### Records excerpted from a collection
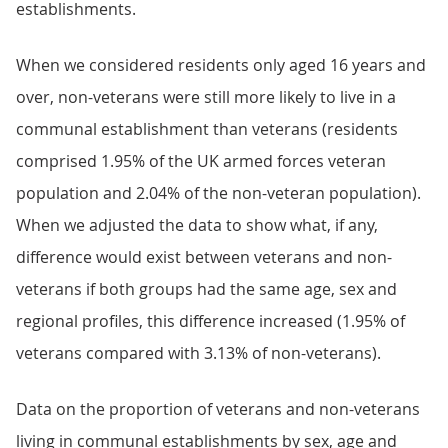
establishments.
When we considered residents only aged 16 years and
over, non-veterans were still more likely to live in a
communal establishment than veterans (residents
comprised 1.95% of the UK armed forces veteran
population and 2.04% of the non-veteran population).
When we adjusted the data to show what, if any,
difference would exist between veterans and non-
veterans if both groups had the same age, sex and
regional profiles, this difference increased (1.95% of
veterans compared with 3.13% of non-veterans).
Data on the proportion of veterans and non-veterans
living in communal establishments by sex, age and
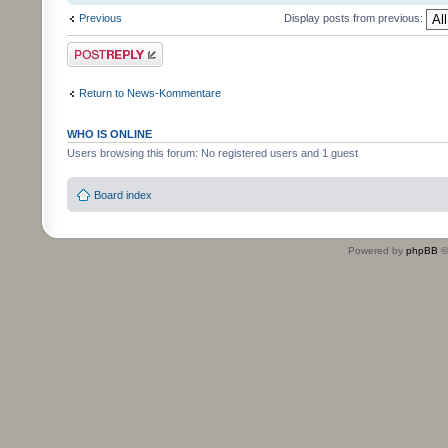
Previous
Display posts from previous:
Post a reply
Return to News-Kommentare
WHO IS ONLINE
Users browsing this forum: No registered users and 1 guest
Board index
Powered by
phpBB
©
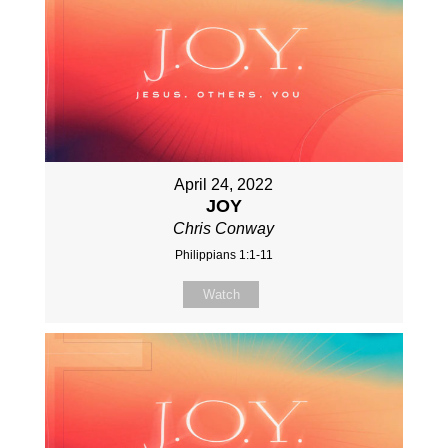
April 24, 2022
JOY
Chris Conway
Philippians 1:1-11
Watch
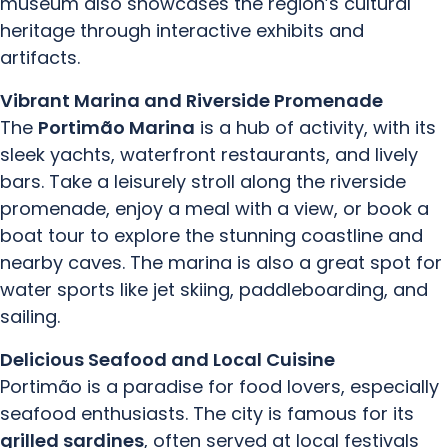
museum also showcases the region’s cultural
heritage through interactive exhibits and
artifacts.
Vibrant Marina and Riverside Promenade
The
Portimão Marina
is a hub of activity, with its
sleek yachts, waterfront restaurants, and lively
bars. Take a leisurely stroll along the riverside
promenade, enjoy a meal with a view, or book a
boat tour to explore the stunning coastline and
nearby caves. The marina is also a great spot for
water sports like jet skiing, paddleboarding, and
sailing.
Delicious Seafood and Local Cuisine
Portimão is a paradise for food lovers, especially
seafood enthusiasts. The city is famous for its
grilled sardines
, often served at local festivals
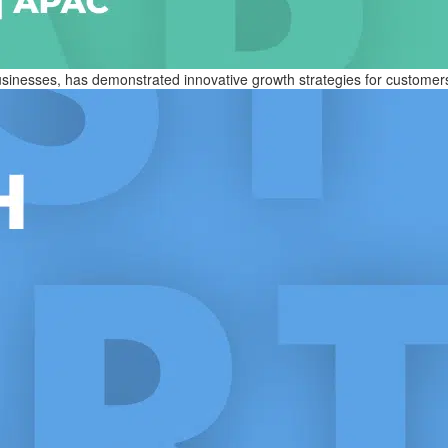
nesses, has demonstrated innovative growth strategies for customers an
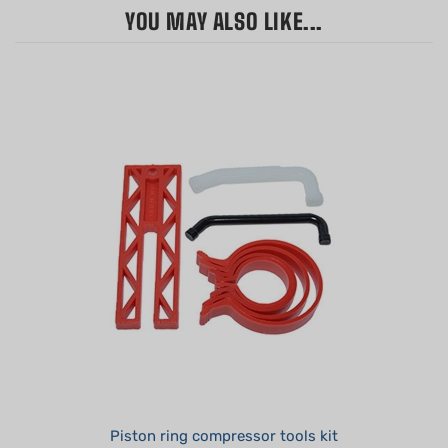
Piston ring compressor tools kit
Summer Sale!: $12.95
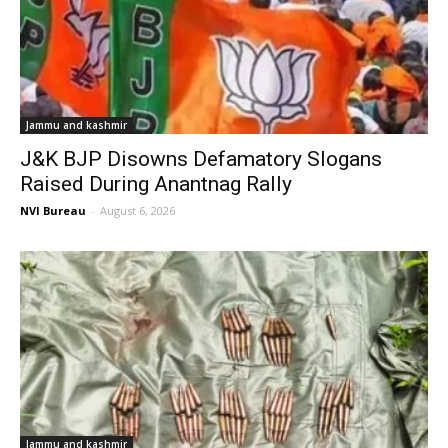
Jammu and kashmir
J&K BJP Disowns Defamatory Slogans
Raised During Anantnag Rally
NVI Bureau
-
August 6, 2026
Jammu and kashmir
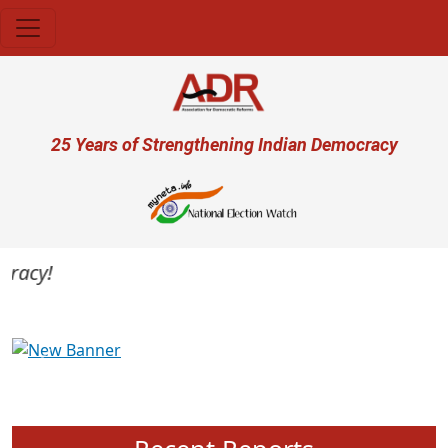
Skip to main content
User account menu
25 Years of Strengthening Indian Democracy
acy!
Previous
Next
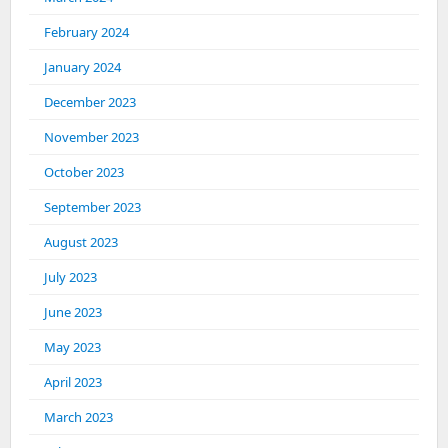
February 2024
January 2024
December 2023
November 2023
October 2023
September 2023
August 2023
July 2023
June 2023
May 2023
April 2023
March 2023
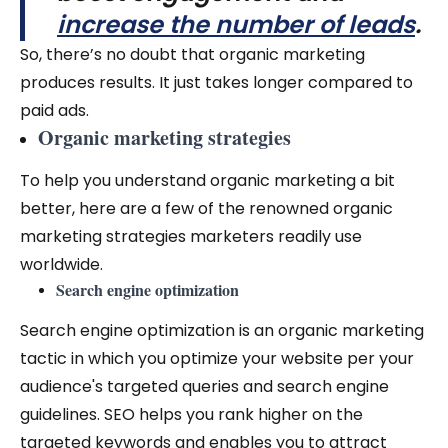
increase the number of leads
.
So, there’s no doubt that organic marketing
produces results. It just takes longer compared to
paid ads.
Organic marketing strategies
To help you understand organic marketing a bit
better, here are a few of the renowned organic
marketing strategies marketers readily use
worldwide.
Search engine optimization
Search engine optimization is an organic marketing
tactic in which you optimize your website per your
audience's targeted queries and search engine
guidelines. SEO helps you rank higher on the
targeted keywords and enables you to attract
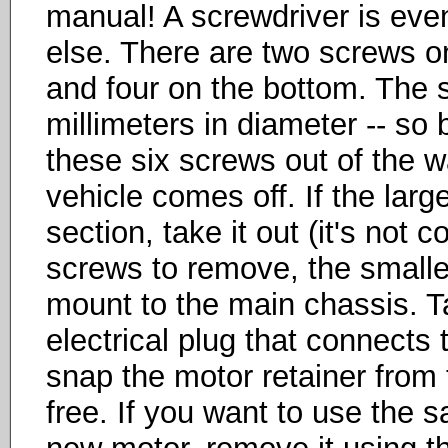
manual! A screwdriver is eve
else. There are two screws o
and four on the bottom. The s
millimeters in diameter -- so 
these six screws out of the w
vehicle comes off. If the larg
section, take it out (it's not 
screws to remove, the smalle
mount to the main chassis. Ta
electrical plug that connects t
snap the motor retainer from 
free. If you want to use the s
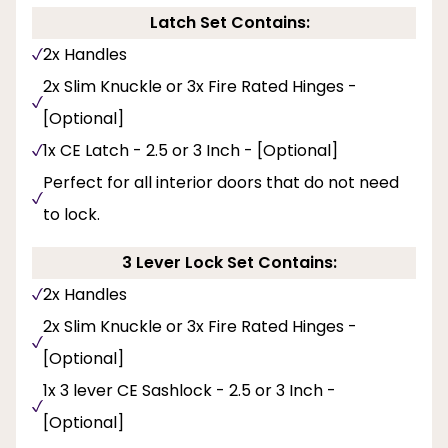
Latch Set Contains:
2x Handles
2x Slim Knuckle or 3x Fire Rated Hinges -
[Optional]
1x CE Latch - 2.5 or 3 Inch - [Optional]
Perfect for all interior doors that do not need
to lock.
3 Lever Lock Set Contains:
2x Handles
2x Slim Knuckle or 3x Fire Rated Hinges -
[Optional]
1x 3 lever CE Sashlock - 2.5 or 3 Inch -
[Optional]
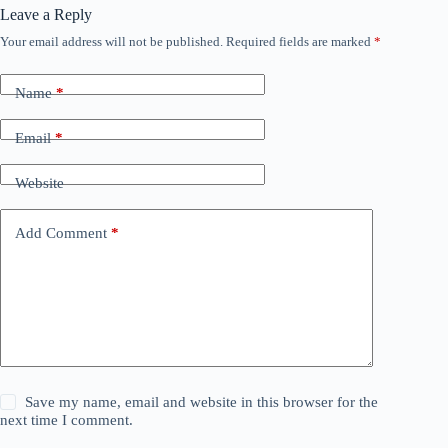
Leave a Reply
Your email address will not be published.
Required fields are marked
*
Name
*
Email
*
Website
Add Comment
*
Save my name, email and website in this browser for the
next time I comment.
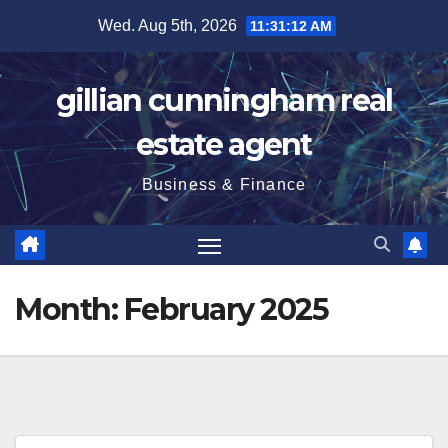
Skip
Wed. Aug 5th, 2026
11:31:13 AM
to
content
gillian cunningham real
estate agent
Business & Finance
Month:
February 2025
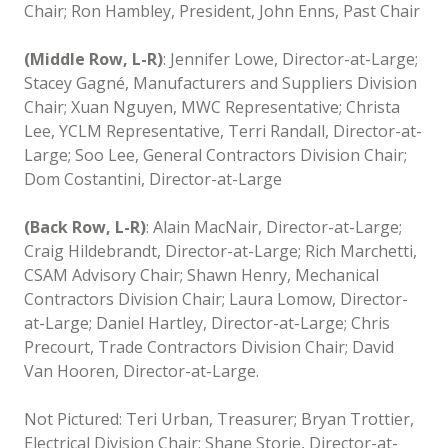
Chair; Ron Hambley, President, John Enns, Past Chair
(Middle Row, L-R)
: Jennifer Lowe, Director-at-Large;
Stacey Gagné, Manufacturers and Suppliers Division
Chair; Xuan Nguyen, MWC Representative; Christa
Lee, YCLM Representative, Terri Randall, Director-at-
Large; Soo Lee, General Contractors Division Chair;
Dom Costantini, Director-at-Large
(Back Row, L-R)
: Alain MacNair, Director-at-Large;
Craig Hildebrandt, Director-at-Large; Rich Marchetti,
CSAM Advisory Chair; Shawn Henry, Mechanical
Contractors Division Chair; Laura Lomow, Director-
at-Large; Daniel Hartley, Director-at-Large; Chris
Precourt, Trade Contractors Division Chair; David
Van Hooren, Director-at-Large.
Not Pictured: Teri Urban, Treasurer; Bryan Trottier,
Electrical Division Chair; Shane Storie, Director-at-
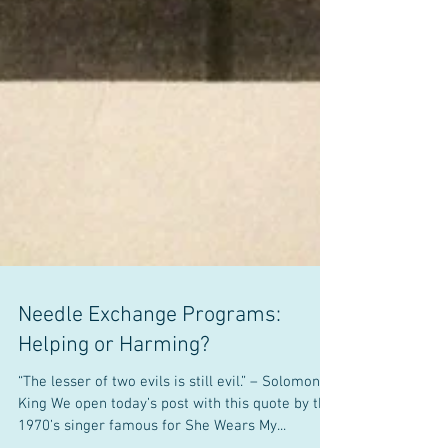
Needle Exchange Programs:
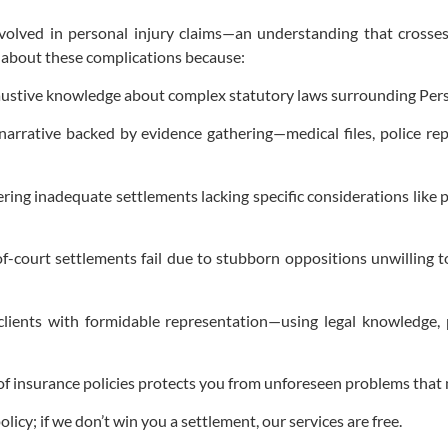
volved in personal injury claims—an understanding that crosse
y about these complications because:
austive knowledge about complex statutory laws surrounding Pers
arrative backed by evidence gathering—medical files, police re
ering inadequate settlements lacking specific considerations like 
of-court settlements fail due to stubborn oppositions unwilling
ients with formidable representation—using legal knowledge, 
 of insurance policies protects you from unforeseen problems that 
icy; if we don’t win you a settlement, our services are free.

### Assignment
Each line from the top of the records through the one containing "Piston ring compressor tools kit" needs to be transcribed exactly, without pictures.

### Answer for the task
establishments.
When we considered residents only aged 16 years and
over, non-veterans were still more likely to live in a
communal establishment than veterans (residents
comprised 1.95% of the UK armed forces veteran
population and 2.04% of the non-veteran population).
When we adjusted the data to show what, if any,
difference would exist between veterans and non-
veterans if both groups had the same age, sex and
regional profiles, this difference increased (1.95% of
veterans compared with 3.13% of non-veterans).
Data on the proportion of veterans and non-veterans
living in communal establishments by sex, age and
Previous
Display posts from previous:
Post a reply
Return to News-Kommentare
WHO IS ONLINE
Users browsing this forum: No registered users and 1 guest
Board index
Powered by
phpBB
©
April 24, 2022
JOY
Chris Conway
Philippians 1:1-11
Watch
museum also showcases the region’s cultural
heritage through interactive exhibits and
artifacts.
Vibrant Marina and Riverside Promenade
The
Portimão Marina
is a hub of activity, with its
sleek yachts, waterfront restaurants, and lively
bars. Take a leisurely stroll along the riverside
promenade, enjoy a meal with a view, or book a
boat tour to explore the stunning coastline and
nearby caves. The marina is also a great spot for
water sports like jet skiing, paddleboarding, and
sailing.
Delicious Seafood and Local Cuisine
Portimão is a paradise for food lovers, especially
seafood enthusiasts. The city is famous for its
grilled sardines
, often served at local festivals
nesses, has demonstrated innovative growth strategies for customers an
Piston ring compressor tools kit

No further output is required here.